It's not just better performance on latency benchmarks, it likely improves throughput as well because the writes will be batched together.
Many applications do not require true durability and it is likely that many applications benefit from lazy fsync. Whether it should be the default is a lot more questionable though.
It’s like using a non-cryptographically secure RNG: if you don’t know enough to look for the fsync flag off yourself, it’s unlikely you know enough to evaluate the impact of durability on your application.
I also think fsync before acking writes is a better default.

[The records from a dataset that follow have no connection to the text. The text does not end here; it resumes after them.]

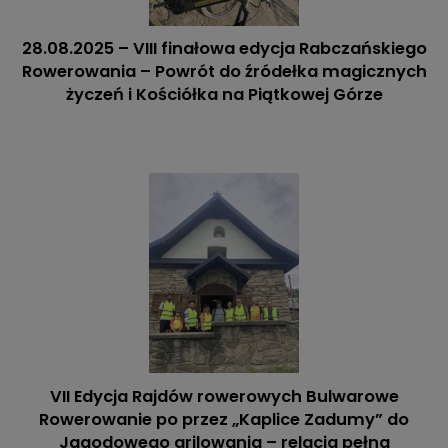
28.08.2025 – VIII finałowa edycja Rabczańskiego
Rowerowania – Powrót do źródełka magicznych
życzeń i Kościółka na Piątkowej Górze
VII Edycja Rajdów rowerowych Bulwarowe
Rowerowanie po przez „Kaplice Zadumy” do
Jagodowego grilowania – relacja pełna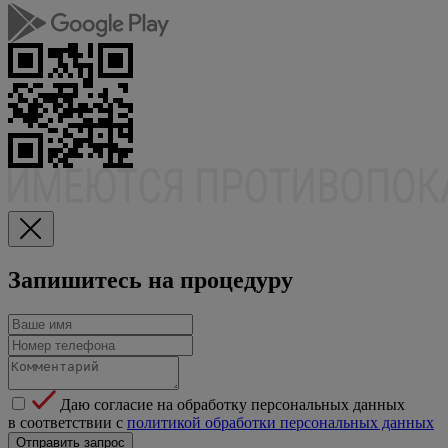
Запишитесь на процедуру
Даю согласие на обработку персональных данных
в соответствии с
политикой обработки персональных данных
Отправить запрос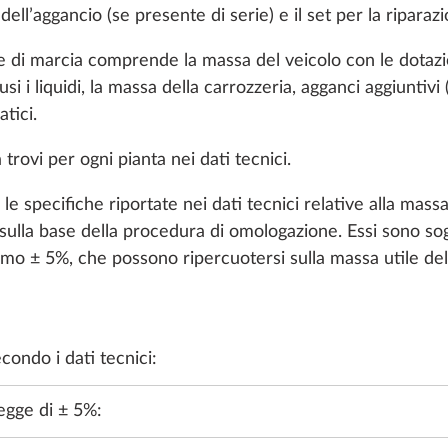
 dell’aggancio (se presente di serie) e il set per la ripara
e di marcia comprende la massa del veicolo con le dotazi
si i liquidi, la massa della carrozzeria, agganci aggiuntivi (
tici.
trovi per ogni pianta nei dati tecnici.
e specifiche riportate nei dati tecnici relative alla mass
sulla base della procedura di omologazione. Essi sono sog
imo ± 5%, che possono ripercuotersi sulla massa utile del 
O
ACQUA, GAS, ELETTRICITÀ
RISCALDAMENTO, CLIMATIZZA
condo i dati tecnici:
legge di ± 5%: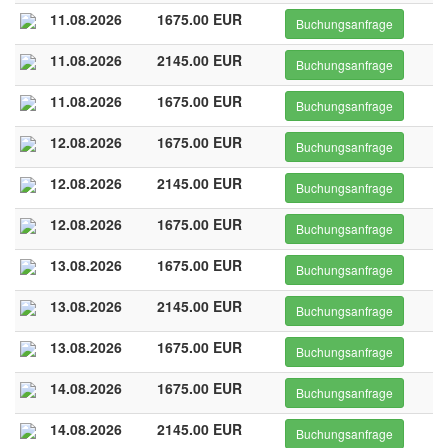
11.08.2026
1675.00 EUR
Buchungsanfrage
11.08.2026
2145.00 EUR
Buchungsanfrage
11.08.2026
1675.00 EUR
Buchungsanfrage
12.08.2026
1675.00 EUR
Buchungsanfrage
12.08.2026
2145.00 EUR
Buchungsanfrage
12.08.2026
1675.00 EUR
Buchungsanfrage
13.08.2026
1675.00 EUR
Buchungsanfrage
13.08.2026
2145.00 EUR
Buchungsanfrage
13.08.2026
1675.00 EUR
Buchungsanfrage
14.08.2026
1675.00 EUR
Buchungsanfrage
14.08.2026
2145.00 EUR
Buchungsanfrage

That aside, if you were to choose async for batching writes, their default value surprises me.
2 minutes seems like an eternity. Would you not get very good batching for throughout even at something like 2 seconds too?

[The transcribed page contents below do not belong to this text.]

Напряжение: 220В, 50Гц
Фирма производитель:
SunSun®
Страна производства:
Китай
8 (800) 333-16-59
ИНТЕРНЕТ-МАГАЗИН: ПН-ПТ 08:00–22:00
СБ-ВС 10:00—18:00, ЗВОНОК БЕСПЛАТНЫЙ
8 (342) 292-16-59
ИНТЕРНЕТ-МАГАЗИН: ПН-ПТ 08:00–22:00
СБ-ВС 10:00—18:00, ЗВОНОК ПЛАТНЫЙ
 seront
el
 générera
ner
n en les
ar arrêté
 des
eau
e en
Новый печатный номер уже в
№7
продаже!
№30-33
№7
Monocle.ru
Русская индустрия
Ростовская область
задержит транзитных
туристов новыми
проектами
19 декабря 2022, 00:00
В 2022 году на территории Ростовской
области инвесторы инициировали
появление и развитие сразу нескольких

Still not safe, but safer.
Maybe what's confusing here is "true durability" but most people want to know that when data is committed that they can reason about the durability of that data using something like a basic MTBF formula - that is, your durability is "X computers of Y total have to fail at the same time, at which point N data loss occurs". They expect that as the number Y goes up, X goes up too.
When your system doesn't do things like fsync, you can't do that at all. X is 1. That is not what people expect.
Most people probably don't require X == Y, but they may have requirements that X > 1.
I think you're still not getting my point. Yes, a rare event of data loss may not be a big deal. What is a big deal is being able to reason about how rare that event is. When you have durable raft you can reason by using straightforward MTBF calculations. When you don't, you can keep adding nodes but you can't use MTBF anymore because a single failure is actually sufficient to cause data loss.
Many applications do not require true durability and it is likely that many applications benefit from lazy fsync. Whether it should be the default is a lot more questionable though.